Marrapinti is the rock hole site west of the Pollock Hills in Western Australia.
Ancestral women of the Nangala and Napangati subsections camped at Marrapinti during their travels east. There, the women made nose bones, also known as marrapinti. During ceremonies relating to Marrapinti, the older women pierced the nasal septums of the younger women who were participating in the ceremony. Now, nose bones are only used by the older generation for ceremonies.
Upon completion of the ceremonies at Marrapinti, the women continued their travels east, passing through Wala Wala, Ngaminya and Wirrulnga, before heading north east to Wilkinkarra [Lake Mackay].
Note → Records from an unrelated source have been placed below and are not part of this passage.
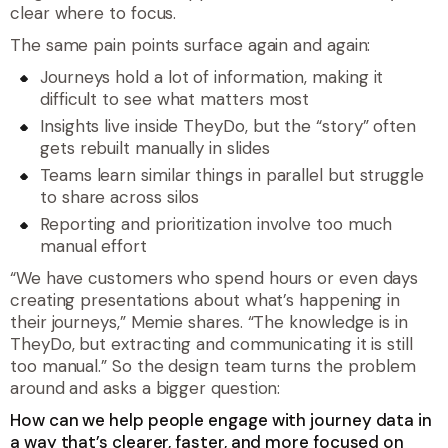
clear where to focus.
The same pain points surface again and again:
Journeys hold a lot of information, making it
difficult to see what matters most
Insights live inside TheyDo, but the “story” often
gets rebuilt manually in slides
Teams learn similar things in parallel but struggle
to share across silos
Reporting and prioritization involve too much
manual effort
“
We have customers who spend hours or even days
creating presentations about what’s happening in
their journeys,
” Memie shares. “
The knowledge is in
TheyDo, but extracting and communicating it is still
too manual.
” So the design team turns the problem
around and asks a bigger question:
How can we help people engage with journey data in
a way that’s clearer, faster, and more focused on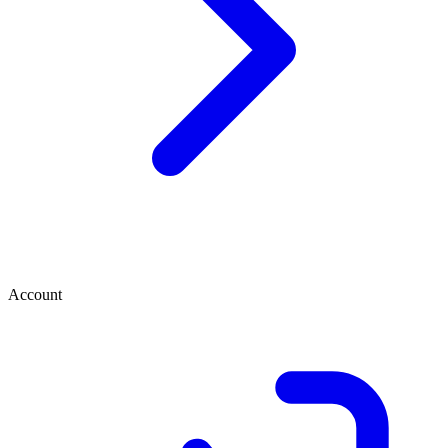
Account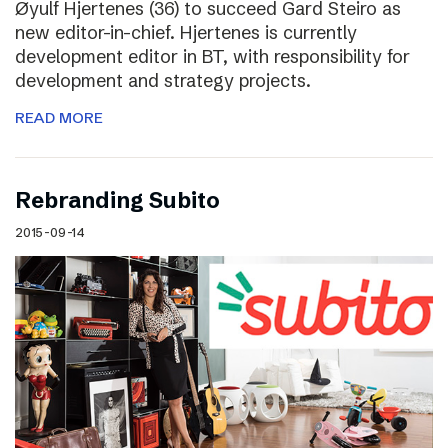
Øyulf Hjertenes (36) to succeed Gard Steiro as
new editor-in-chief. Hjertenes is currently
development editor in BT, with responsibility for
development and strategy projects.
READ MORE
Rebranding Subito
2015-09-14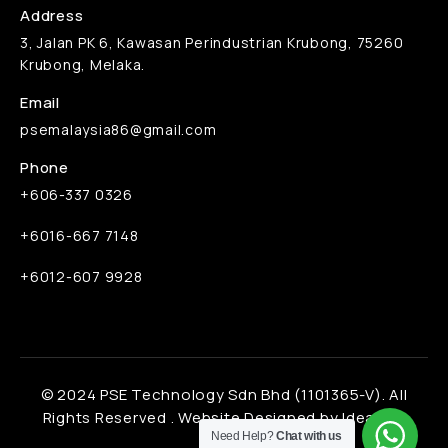
Address
3, Jalan PK 6, Kawasan Perindustrian Krubong, 75260
Krubong, Melaka.
Email
psemalaysia86@gmail.com
Phone
+606-337 0326
+6016-667 7148
+6012-607 9928
© 2024 PSE Technology Sdn Bhd (1101365-V). All
Rights Reserved .
Website Designed by Ideaone
Need Help?
Chat with us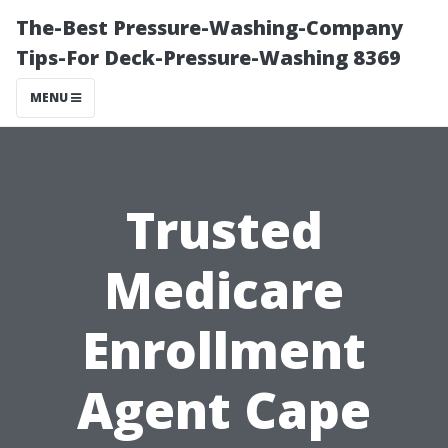
The-Best Pressure-Washing-Company
Tips-For Deck-Pressure-Washing 8369
MENU
Trusted
Medicare
Enrollment
Agent Cape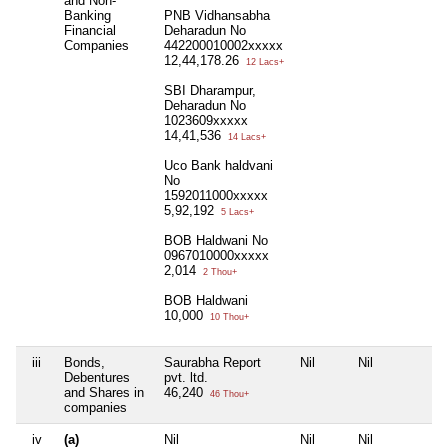
and Non-
Banking
PNB Vidhansabha
Financial
Deharadun No
Companies
442200010002xxxxx
12,44,178.26
12 Lacs+
SBI Dharampur,
Deharadun No
1023609xxxxx
14,41,536
14 Lacs+
Uco Bank haldvani
No
1592011000xxxxx
5,92,192
5 Lacs+
BOB Haldwani No
0967010000xxxxx
2,014
2 Thou+
BOB Haldwani
10,000
10 Thou+
iii
Bonds,
Saurabha Report
Nil
Nil
N
Debentures
pvt. ltd.
and Shares in
46,240
46 Thou+
companies
iv
(a)
Nil
Nil
Nil
N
The lines in the painting represent the surrounding tali (sand hills) in the area around Wirrulnga. A group of ancestral women once gathered at this site to perform the dance and sing the songs associated with the area. Wirrulnga is known as a traditional birthing site for the women of the area, and while the women were at Wirrulnga a woman of the Napaltjarri kinship subsection gave birth to a son who was a Tjupurrula. While at Wirrulnga the women also gathered the edible berries known as kampurarrpa or desert raisin from the small shrub Solanum centrale. These berries can be eaten straight from the bush but are sometimes ground into a paste and cooked in the coals to form a type of damper.